War ich stolz, ein DDR-Bürger gewesen zu sein? Unsinn, ich war einer. Als dieser Staat gegründet wurde, war ich 15 Jahre alt, besuchte in Görlitz die Oberschule, wollte kein Lobgedicht über Stalin aufsagen und wäre um ein Haar von der Penne geflogen, weil ich mich im Chemie-Unterricht an bösen Späßen beteiligte. Später habe ich nach zwei Semestern das Philosophie-Studium abgebrochen und bin unter die Komödianten gegangen, sprich: ich wurde Dramaturg. Auf Lebenszeit, wie ich aus Anlass meines 70. Geburtstags verkündete, obwohl ich schon seit zwei Jahrzehnten diesen Beruf am Theater nicht mehr ausübe.
Ich habe Stücke geschrieben, in denen ich Kritik an meiner Gesellschaft übte, weil ich sie in manchem für verbesserungswürdig fand, weshalb ich einmal den Lessingpreis erhielt und ein andermal einen bösen Brief von Kurt Hager.

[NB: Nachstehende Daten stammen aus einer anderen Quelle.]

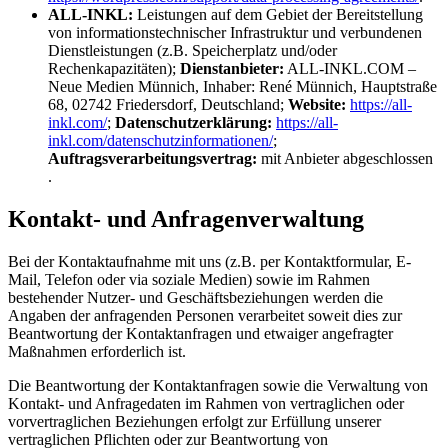
ALL-INKL:
Leistungen auf dem Gebiet der Bereitstellung
von informationstechnischer Infrastruktur und verbundenen
Dienstleistungen (z.B. Speicherplatz und/oder
Rechenkapazitäten);
Dienstanbieter:
ALL-INKL.COM –
Neue Medien Münnich, Inhaber: René Münnich, Hauptstraße
68, 02742 Friedersdorf, Deutschland;
Website:
https://all-
inkl.com/
;
Datenschutzerklärung:
https://all-
inkl.com/datenschutzinformationen/
;
Auftragsverarbeitungsvertrag:
mit Anbieter abgeschlossen
.
Kontakt- und Anfragenverwaltung
Bei der Kontaktaufnahme mit uns (z.B. per Kontaktformular, E-
Mail, Telefon oder via soziale Medien) sowie im Rahmen
bestehender Nutzer- und Geschäftsbeziehungen werden die
Angaben der anfragenden Personen verarbeitet soweit dies zur
Beantwortung der Kontaktanfragen und etwaiger angefragter
Maßnahmen erforderlich ist.
Die Beantwortung der Kontaktanfragen sowie die Verwaltung von
Kontakt- und Anfragedaten im Rahmen von vertraglichen oder
vorvertraglichen Beziehungen erfolgt zur Erfüllung unserer
vertraglichen Pflichten oder zur Beantwortung von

Ich bin gespielt und zeitweilig verboten worden; manches meiner Stücke durfte in Weimar nicht, dafür aber in Potsdam, in Meiningen oder in Bautzen gespielt werden. Manches, das in Halle sehr erfolgreich uraufgeführt worden und am DT in Berlin zum Nachspielen angenommen worden war, kam dann doch nicht zur hauptstädtischen Aufführung, weil ein besonders parteilicher Intendant aus dem Norden unserer Republik mich für einen konterrevolutionären Schreiber hielt. Ich war nicht stolz, Bürger der DDR zu sein, ich lebte in der DDR, kam immer wieder gern von Reisen ins westliche oder östliche Ausland nach Hause, habe oft geschimpft über Blödheiten, denen man auf Schritt und Tritt begegnen konnte, habe mich mit Einschränkungen abgefunden, habe nie daran gezweifelt, dass es gut war, dass es uns gab und habe nie an ein Aufhören der Existenz der DDR in absehbarer Zukunft geglaubt; diesen Glauben teilte ich, wenngleich unter sehr anderen Prämissen, mit der jeweiligen Regierung der Bundesrepublik.
Was antwortete der westdeutsche Pfarrer und Politiker Heinrich Albertz auf die Frage, was ihm die DDR gewesen sei? Ein geliebtes Land. Davon soll auch, wie ich es verstehe, dieses hier vorliegende Buch Zeugnis ablegen. Und ich freue mich, dass dieser bürgerliche Mensch, der bei der Ausübung seiner vielen politischen Ämter zu Einsichten, schließlich zu neuen Erkenntnissen gelangte, die er in Predigten und Büchern darlegte, ein alter Breslauer war.